What will the future of transportation look like? Some people may think of a train travelling a tube at impossible speeds. It may sound like something straight out of science fiction, but a team of graduate students at Keio are currently developing a prototype for a such a vehicle.
In 2013, SpaceX founder Elon Musk shared his vision for a next-generation transportation system called Hyperloop. The Hyperloop system consists of fast-moving vehicles, called pods, that levitate inside of a vacuum tube. The air pressure inside these tubes is reduced to just 0.1% the Earth’s atmosphere, which minimizes air resistance, or drag, and allows them to reach speeds of up to 1,200 kilometers per hour. While Elon Musk is not directly involved in the development of a Hyperloop, two venture-backed companies have taken up the burden of its development and implementation.
Musk does, however, want to help accelerate the development of a functioning prototype, and last summer SpaceX announced their first Hyperloop Pod Competition. The contest invited engineering teams from universities around the world to design and build pod prototypes that can run inside of a Hyperloop tube.
With new technologies, we tend to think too much about how to use them to build new products as soon as we get our hands on them. But Keio Alpha is different. They aren’t building their plan out from the latest technologies, but are rather reverse engineering their design, choosing the most appropriate technologies after assessing feasibility and any problems associated with its execution.
“Things become much more complicated when taken out into the real world,” proclaims team advisor Yoshiaki Ohkami, an executive advisor of SDM. “And that is exactly what we do at SDM. We unite systems thinking and design thinking to tackle real-world problems.”
The permanent magnets, chosen through SDM’s unique integrative process, will be used with rails made of aluminum, as specified by the Hyperloop system. This means that they won’t be able to use the same type of electromagnetic induction that propels the Chuo Shinkansen. They’ll actually being using something much more common, something that you may be able to find in your own home.
Many people have surely seen the silver discs spinning away inside of a common electricity meter. Those discs are actually made of aluminum. And while you would think that aluminum would not respond to a magnet, it will actually create its own opposing magnetic field when an electric current is induced by a changing magnetic field, in accordance with Lenz’s law. Indeed, the discs inside of your electricity meter also spin by the power generated by such a current and magnetic field.

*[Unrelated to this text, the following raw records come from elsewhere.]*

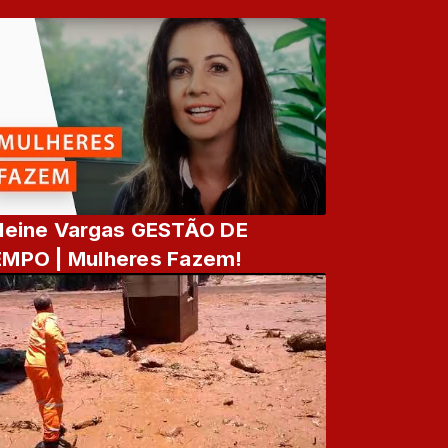
leine Vargas GESTÃO DE
MPO | Mulheres Fazem!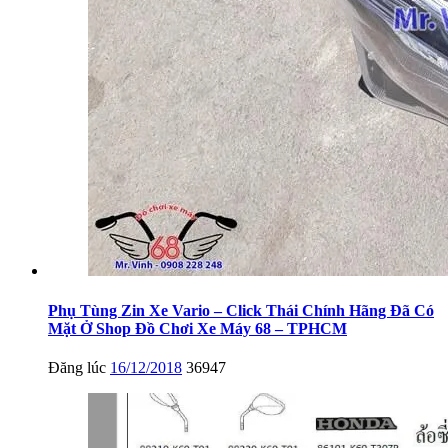
Phụ Tùng Zin Xe Vario – Click Thái Chính Hãng Đã Có
Mặt Ở Shop Đồ Chơi Xe Máy 68 – TPHCM
Đăng lúc
16/12/2018
36947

Keio Alpha will employ the same principle that makes those discs spin in order to make their pod float. “Changing the magnetic field is key,” explains David. “Our current prototype uses rotors that each contain four magnets. When the rotors begin to spin, the magnetic field created changes and generates a repelling force between the pod and the aluminum rail, which causes the pod to levitate.” Furthermore, once the pod reaches a certain velocity, it will continue to levitate even if the rotors are disengaged, which allows the pod to operate at low energy.
“We plan to use a linear motor for initial propulsion. Considering the Chuo Shinkansen’s route between Tokyo and Osaka, for example, we could use a linear motor at a minimum of three strategic locations for acceleration and deceleration, which would greatly reduce cost over the current system that is being used.”

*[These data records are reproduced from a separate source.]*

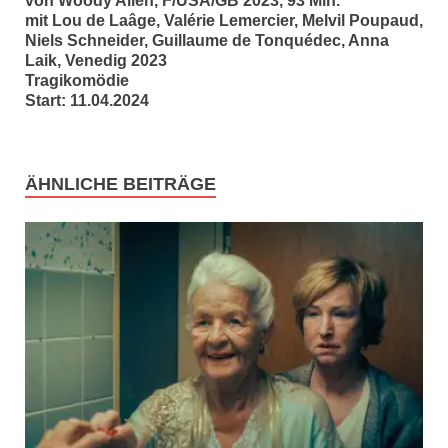
von Woody Allen, F/USA/GB 2023, 93 Min.
mit Lou de Laâge, Valérie Lemercier, Melvil Poupaud,
Niels Schneider, Guillaume de Tonquédec, Anna
Laik, Venedig 2023
Tragikomödie
Start: 11.04.2024
ÄHNLICHE BEITRÄGE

In their lab, Keio Alpha has already successfully run their pod prototype down a 6-meter track, levitating at a height of 8 millimeters. But what kind of challenges will they face, together with the other 29 teams, leading up to the second competition in January 2017?

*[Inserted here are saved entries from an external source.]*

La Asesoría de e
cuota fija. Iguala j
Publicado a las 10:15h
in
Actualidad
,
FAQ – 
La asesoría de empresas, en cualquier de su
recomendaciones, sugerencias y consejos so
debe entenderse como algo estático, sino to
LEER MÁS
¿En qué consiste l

“We plan to build and test our prototype this fall, which will run on the 1,500-meter test track being built in Los Angeles. If we can confirm the safety of our prototype this fall—mainly that it won’t break the test track—we should be able to squeak through to the next round,” says David.
But there are still some technical issues to be sorted out before the team can pass that safety check. One issue is the braking system. Since there is nowhere to run the prototype at actual speeds here in Japan, the team needs to figure out another way of testing their braking system. They also need a physical understanding of what will happen when the magnets are moving at such high speeds, a challenging problem even for researchers who specialize in this field.
“Unlike stationary magnets, there are many more elements that interfere with the surroundings. Plus, since the tube that the pod will run inside of has very low pressure, so we will not be able to release heat from the pod into the air. That makes it difficult to anticipate how parts that are commonly used in normal pressure systems, like motors, batteries, and even grease, will work in a low-pressure environment,” explains David.
All designs from the competition will be open source. This means that there should be a wealth of quality ideas when a Hyperloop system is ready to be implemented in the near future. And Keio Alpha’s ideas may be the ones that help shape that future—but what kind of future is the team imagining?
Despite their strong backgrounds in the natural sciences and engineering, the members are mindful of their project’s implications in greater society. David is one of the members who first heard about the competition and proposed that they form a team.
“I majored in mechanical engineering back in Malaysia, but after graduating I really wanted to learn more about connecting technology and design with business. That’s when I chose Keio and SDM,” says David, with a look in his eye, as if he is envisioning how the Hyperloop could open up new ways of travel in his home country, whose numerous islands are separated by water.